Assignment: Please copy every line of the records below that holds the word "Yorum".

[Records from a data collection]
━━━━━━━━━━━━━━━━

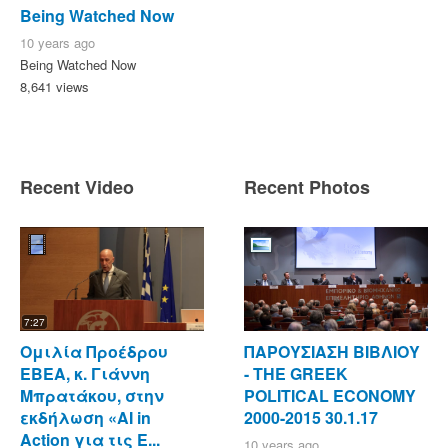
Being Watched Now
10 years ago
Being Watched Now
8,641 views
Recent Video
Recent Photos
7:27
Ομιλία Προέδρου
ΠΑΡΟΥΣΙΑΣΗ ΒΙΒΛΙΟΥ
ΕΒΕΑ, κ. Γιάννη
- ΤΗΕ GREEK
Μπρατάκου, στην
POLITICAL ECONOMY
εκδήλωση «AI in
2000-2015 30.1.17
Action για τις Ε...
10 years ago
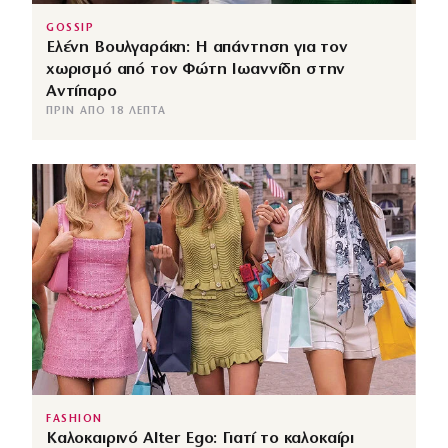
GOSSIP
Ελένη Βουλγαράκη: Η απάντηση για τον
χωρισμό από τον Φώτη Ιωαννίδη στην
Αντίπαρο
ΠΡΙΝ ΑΠΌ 18 ΛΕΠΤΆ
FASHION
Καλοκαιρινό Alter Ego: Γιατί το καλοκαίρι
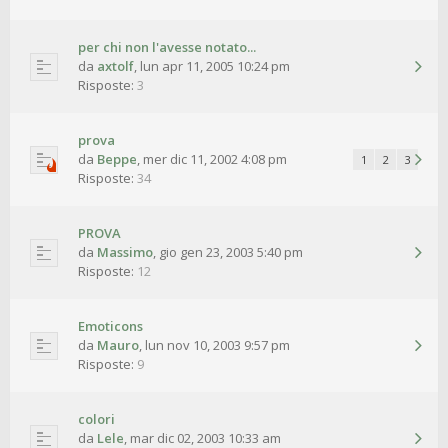
per chi non l'avesse notato...
da
axtolf
,
lun apr 11, 2005 10:24 pm
Risposte:
3
prova
da
Beppe
,
mer dic 11, 2002 4:08 pm
1
2
3
Risposte:
34
PROVA
da
Massimo
,
gio gen 23, 2003 5:40 pm
Risposte:
12
Emoticons
da
Mauro
,
lun nov 10, 2003 9:57 pm
Risposte:
9
colori
da
Lele
,
mar dic 02, 2003 10:33 am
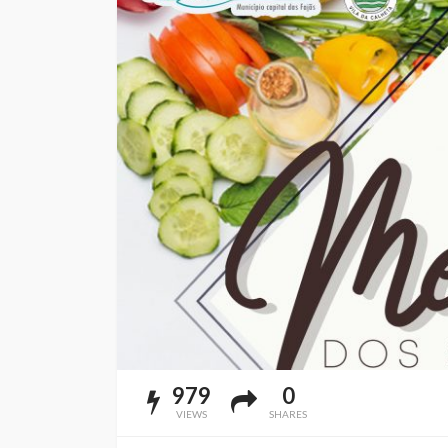
979
0
VIEWS
SHARES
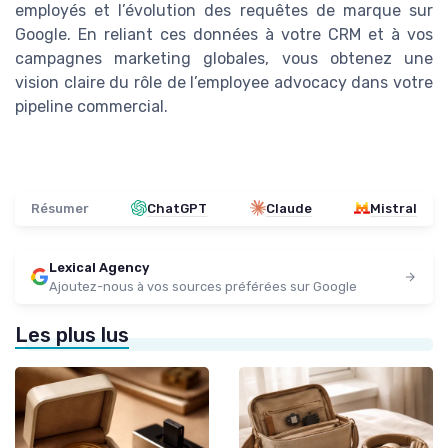
employés et l’évolution des requêtes de marque sur
Google. En reliant ces données à votre CRM et à vos
campagnes marketing globales, vous obtenez une
vision claire du rôle de l’employee advocacy dans votre
pipeline commercial.
Résumer
ChatGPT
Claude
Mistral
Lexical Agency
Ajoutez-nous à vos sources préférées sur Google
Les plus lus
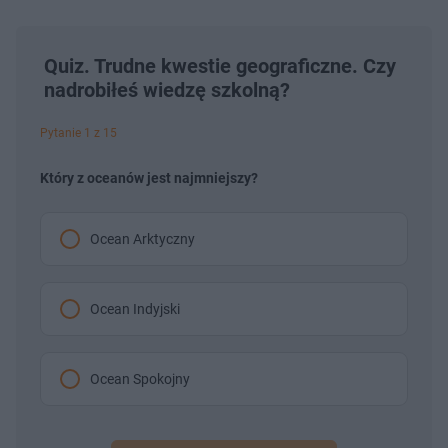
Quiz. Trudne kwestie geograficzne. Czy
nadrobiłeś wiedzę szkolną?
Pytanie 1 z 15
Który z oceanów jest najmniejszy?
Ocean Arktyczny
Ocean Indyjski
Ocean Spokojny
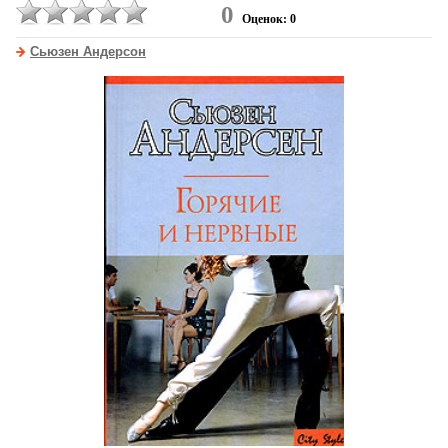
0
Оценок: 0
Сьюзен Андерсон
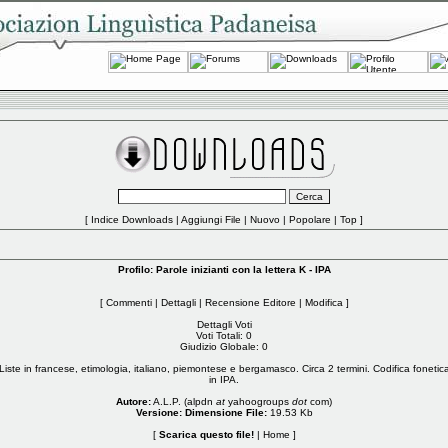
[
Indice Downloads
|
Aggiungi File
|
Nuovo
|
Popolare
|
Top
]
Profilo: Parole inizianti con la lettera K - IPA
[
Commenti
|
Dettagli
|
Recensione Editore
|
Modifica
]
Dettagli Voti
Voti Totali: 0
Giudizio Globale: 0
Liste in francese, etimologia, italiano, piemontese e bergamasco. Circa 2 termini. Codifica fonetic
in IPA.
Autore:
A.L.P. (alpdn
at
yahoogroups
dot
com)
Versione:
Dimensione File:
19.53 Kb
[
Scarica questo file!
|
Home
]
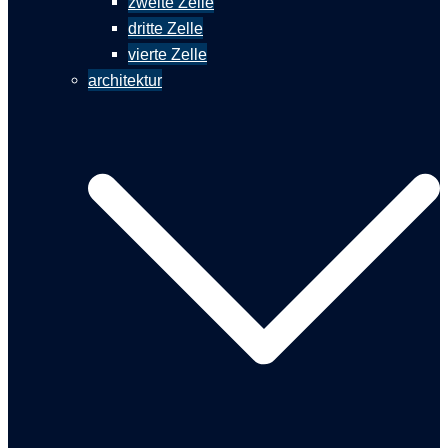
zweite Zelle
dritte Zelle
vierte Zelle
architektur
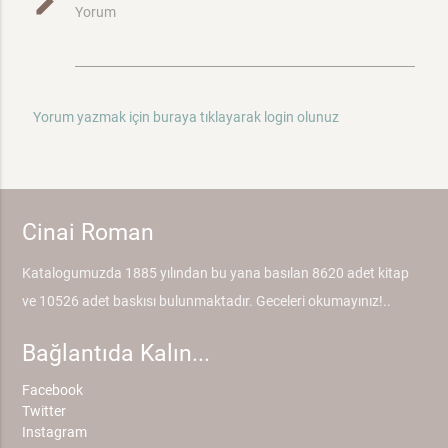
mode_edit
Yorum
Yorum yazmak için buraya tıklayarak login olunuz
Cinai Roman
Katalogumuzda 1885 yılından bu yana basılan 8620 adet kitap
ve 10526 adet baskısı bulunmaktadır. Geceleri okumayınız!..
Bağlantıda Kalın...
Facebook
Twitter
Instagram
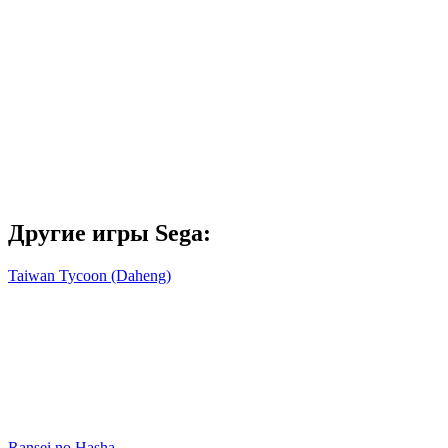
Другие игры Sega:
Taiwan Tycoon (Daheng)
Ransei no Hasha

━━━━━━━━━━━━━━━━

Output:
Yorum
Yorum yazmak için buraya tıklayarak login olunuz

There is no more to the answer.